Et ces nobles âmes ne tombent d'ordinaire que pour avoir méconnu ces tristes, mais incontestables vérités: que dans nos moeurs actuelles et avec notre forme de gouvernement, plus l'artiste est artiste, et plus il en doit souffrir, plus ce qu'il produit est neuf et grand, et plus il en doit être sévèrement puni par les conséquences que son travail entraîne; plus le vol de sa pensée est élevé et rapide, et plus il est hors de la portée des faibles yeux de la foule.
Les Médicis sont morts. Ce ne sont pas nos députés qui les remplaceront. Vous savez le mot profond de ce Lycurgue de province qui écoutant lire des vers à l'un de nos plus grands poëtes, a celui qui fit _la Chute d'un Ange_, dit en ouvrant sa tabatière d'un air paterne: «Oui, j'ai un neveu qui écri-z-aussi des petites c...nades[99] comme ça!» Allez donc demander des encouragements pour les artistes à ce _collègue du poëte_.
Vous autres virtuoses qui ne remuez pas des masses musicales, qui n'écrivez que pour l'orchestre de vos deux mains, qui vous passez des vastes salles et des choeurs nombreux, vous avez moins à craindre du contact des moeurs bourgeoises; et pourtant, vous aussi, vous en ressentez les effets. Griffonnez quelque niaiserie brillante, les éditeurs la couvriront d'or et se l'arracheront; mais si vous avez le malheur de développer une idée sérieuse sous une grande forme, alors vous êtes sûrs de votre affaire, l'oeuvre vous reste, ou tout au moins, si elle est publiée, on ne l'achète pas.

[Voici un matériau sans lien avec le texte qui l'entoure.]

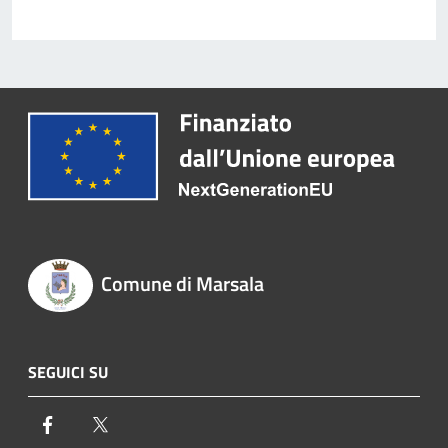
Comune di Marsala
SEGUICI SU
Facebook
Twitter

Il est vrai de dire, pour justifier un peu Paris et le constitutionnalisme, qu'il en est de même presque partout. À Vienne, comme ici, on paye 1,000 francs une romance ou une valse des faiseurs à la mode, et Beethoven a été obligé de donner la symphonie en _ut mineur_ pour moins de 100 écus.

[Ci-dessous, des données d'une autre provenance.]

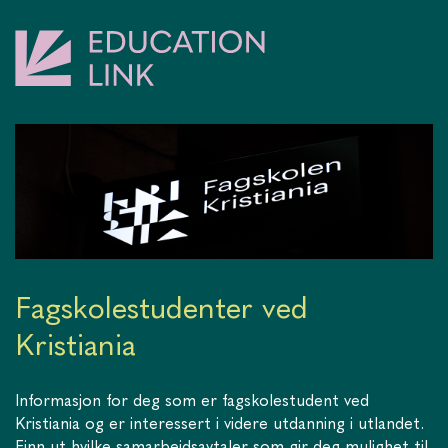
Fagskolestudenter ved
Kristiania
Informasjon for deg som er fagskolestudent ved
Kristiania og er interessert i videre utdanning i utlandet.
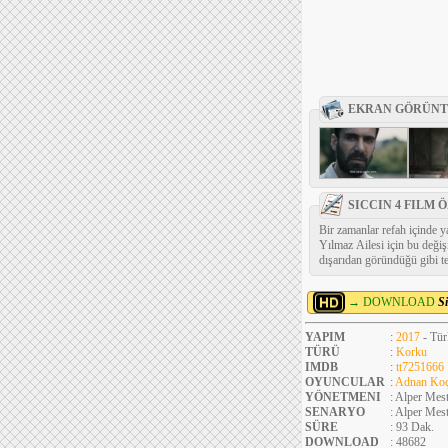
EKRAN GÖRÜNT
SICCIN 4 FILM 
Bir zamanlar refah içinde 
Yılmaz Ailesi için bu değiş
dışarıdan göründüğü gibi te
→ DOWNLOAD
S
YAPIM
:
2017
- Tür
TÜRÜ
:
Korku
IMDB
:
tt7251666
OYUNCULAR
:
Adnan Ko
YÖNETMENI
: Alper Mest
SENARYO
: Alper Mest
SÜRE
: 93 Dak.
DOWNLOAD
: 48682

Vous avez publié à Londres des trios et diverses compositions pour piano seul d'une facture très-large, d'un style plein d'élévation; et même, sans aller chercher votre grand répertoire, vos chants pour une voix, tels que: _The beating of my own heart_,--_My lonely home_,--ou encore _Such things were_, que madame Hampton, votre soeur, chante si poétiquement, sont des choses ravissantes. Rien n'excite plus vivement mon imagination, je l'avoue, en la faisant voler aux vertes collines de l'Irlande, que ces virginales mélodies d'un tour naïf et original qui semblent apportées par la brise du soir sur les ondes doucement émues des lacs de Kellarney, que ces hymnes d'amour résigné qu'on écoute, attendri sans savoir pourquoi, en songeant à la solitude, à la grande nature, aux êtres aimés qui ne sont plus, aux héros des anciens âges, à la patrie souffrante, à la mort même _rêveuse et calme comme la nuit_, selon l'expression de votre poëte national, Th. Moore. Eh bien! mettez toutes ces inspirations, toute cette poésie au mélancolique sourire, en balance avec quelque turbulent _caprice_ sans esprit et sans coeur, tel que les marchands de musique vous en commandent souvent sur les thèmes plus ou moins vulgaires des opéras nouveaux, où les notes s'agitent, se poursuivent, se roulent les unes sur les autres comme une poignée de grelots qu'on secouerait dans un sac, et vous verrez de quel côté sera le succès d'argent.
Non, il faut en prendre son parti, à moins de quelques circonstances produites par le hasard, à moins de certaines associations avec les arts inférieurs et qui le rabaissent toujours plus ou moins, notre art n'est pas productif dans le sens commercial du mot; il s'adresse trop exclusivement aux exceptions des sociétés intelligentes, il exige trop de préparatifs, trop de moyens pour se manifester au dehors. Il doit donc y avoir nécessairement une sorte d'ostracisme honorable pour les esprits qui le cultivent sans préoccupation aucune des intérêts qui lui sont étrangers. Les plus grands peuples mêmes sont, à l'égard des artistes purs, comme le député dont je parlais tout à l'heure, ils comptent toujours, à côté des colosses du génie humain _des neveux qui écrivent aussi_, etc.